The Fabulous Fashion of the Minoan Civilization

The Minoans

Today we will explore the strange and bizarre world of ancient fashion by examining the archaeological research related to the mysterious lost civilization of antiquity: The Minoans of Bronze Age Crete!

Talked about will be everything from social norms and cultural relativism to Minotaurs.

The fact that the Minoans had created the first remarkable civilization is something that also emerges from the clothes they wore. Looking at the Minoan frescoes and the Minoan figurines that have been found in Crete, in ancient Greece (Sparta, Athens) as well as in ancient Egypt, and Mesopotamia, we see that the Minoans are the first in the world who cut and sewed clothes to the measurements of a person.

Already from 2000-1500 BC, they made different clothes for men, women, priests, etc. Therefore, the Minoans are the first to create tailored clothing and fashion.

In other words, we see that the Minoans had a multi-complex culture and more advanced not only than what the previous societies have had but also than what the societies that followed in Greece and Italy since they seem to wear a variety of garments, which are not only luxurious but also elegant and complex.

We do not know exactly what these Minoan garments were called then. Nonetheless, it is obvious that from them come those that today we call: skirt, dress, cardigan, salwar, shorts, robe, sandals, boots, belt, etc.

It should be noted that the rest of the Greeks (Athenians, Spartans), and Romans, during the Minoan era, as well as many years after the so-called Minoan Empire wore clothes that were something like today’s bed linen called a tunic.

The Minoan women’s clothing, as it appears from the description in Homer’s Iliad, as well as the frescoes and figurines found in Knossos, consisted at least of the following, woolen or linen, garments.

In Minoan Crete, women’s clothing was made from a wide variety of materials, such as linen, leather, and wool. They decorated them with bright colors and patterns, with ribbons at the ends, bows, delicate veils.

The jewelry, made of gold, metal, stone, or bone, were sewn on. Particularly important are the figurines findings, mainly those that come from the sanctuaries of eastern Crete from the Middle Minoan Era (2000-1600), but also the seal stones, jewelry and objects, which were related to the care and beautification of the body.

From the description in Homer’s Iliad as well as from the frescoes and statuettes that were excavated in Knossos, it appears that the Minoan men were looser in their clothing than the Minoan women.

However, they dressed in an impressive, elegant, and complex way.
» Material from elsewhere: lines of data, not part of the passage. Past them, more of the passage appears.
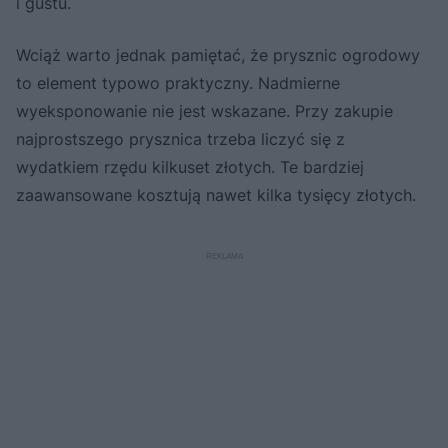
i gustu.
Wciąż warto jednak pamiętać, że prysznic ogrodowy
to element typowo praktyczny. Nadmierne
wyeksponowanie nie jest wskazane. Przy zakupie
najprostszego prysznica trzeba liczyć się z
wydatkiem rzędu kilkuset złotych. Te bardziej
zaawansowane kosztują nawet kilka tysięcy złotych.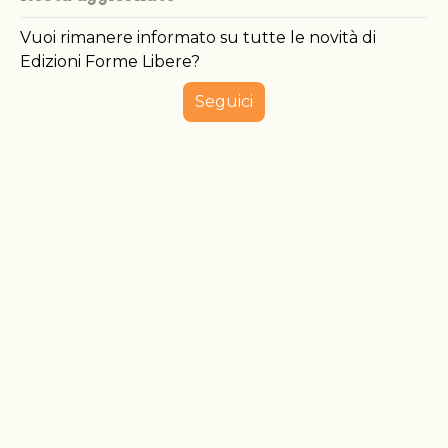
Vuoi rimanere informato su tutte le novità di
Edizioni Forme Libere?
Seguici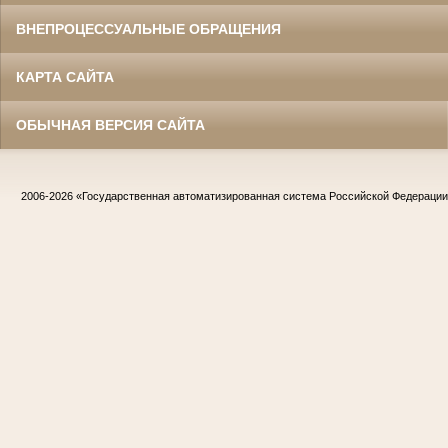
ВНЕПРОЦЕССУАЛЬНЫЕ ОБРАЩЕНИЯ
КАРТА САЙТА
ОБЫЧНАЯ ВЕРСИЯ САЙТА
2006-2026
«Государственная автоматизированная система Российской Федераци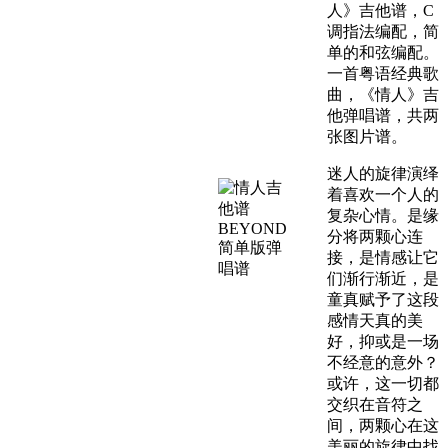
人》吉他谱，C
调指法编配，简
单的和弦编配。
一首粤语经典歌
曲，《情人》吉
他弹唱谱，共两
张图片谱。
迷人的旋律演绎
着喜欢一个人的
复杂心情。是缘
分将两颗心连
接，是情感让它
们渐行渐近，是
童真赋予了这段
感情天真的美
好，抑或是一场
不经意的意外？
或许，这一切都
交织在音符之
间，两颗心在这
美丽的旋律中找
Homer characterizes them as well-groomed and polished, with gleaming, clothes and even cut and sewn to their measurements.

According to Homer, Minoan men in ritual practices appear with a knife in the waist belt. This resembles what the Cretans wear in their traditional costumes as well. Moreover, it is also something that can be seen in the figurines found in Knossos.

Cretan merchants traveled to the Eastern Mediterranean to procure gold, copper, and ivory. In return, they offered oil, wine, and aromatic oils. The palace workshops processed these materials with great care, creating works of art unsurpassed in terms of quality and technique.

The information we have about the clothes of the athletes of Minoan Crete comes from the bullfighting performances and the boxing scenes. The sportswear was simple, thus facilitating the movements of the athletes.

It consisted of the so-called Minoan cloth belt that resembles today’s swimwear and a very narrow belt that supported the waist of athletes. Athletes usually had bare feet but sometimes wore soft shoes with slightly raised toes or leather sandals with straps.

The frescos of the bullfights from Knossos depict, that female and male athletes are together at the same time during the religious sport event. Therefore, religious sportswear was common to both sexes.

For this very reason the bodies of the female athletes are symbolically not much different from the male athletes. The gender distinction in this mural is indicated only by the different colors used to depict the skin of the two sexes. Female athletes, however, wore jewelry and had more intricate hairstyles.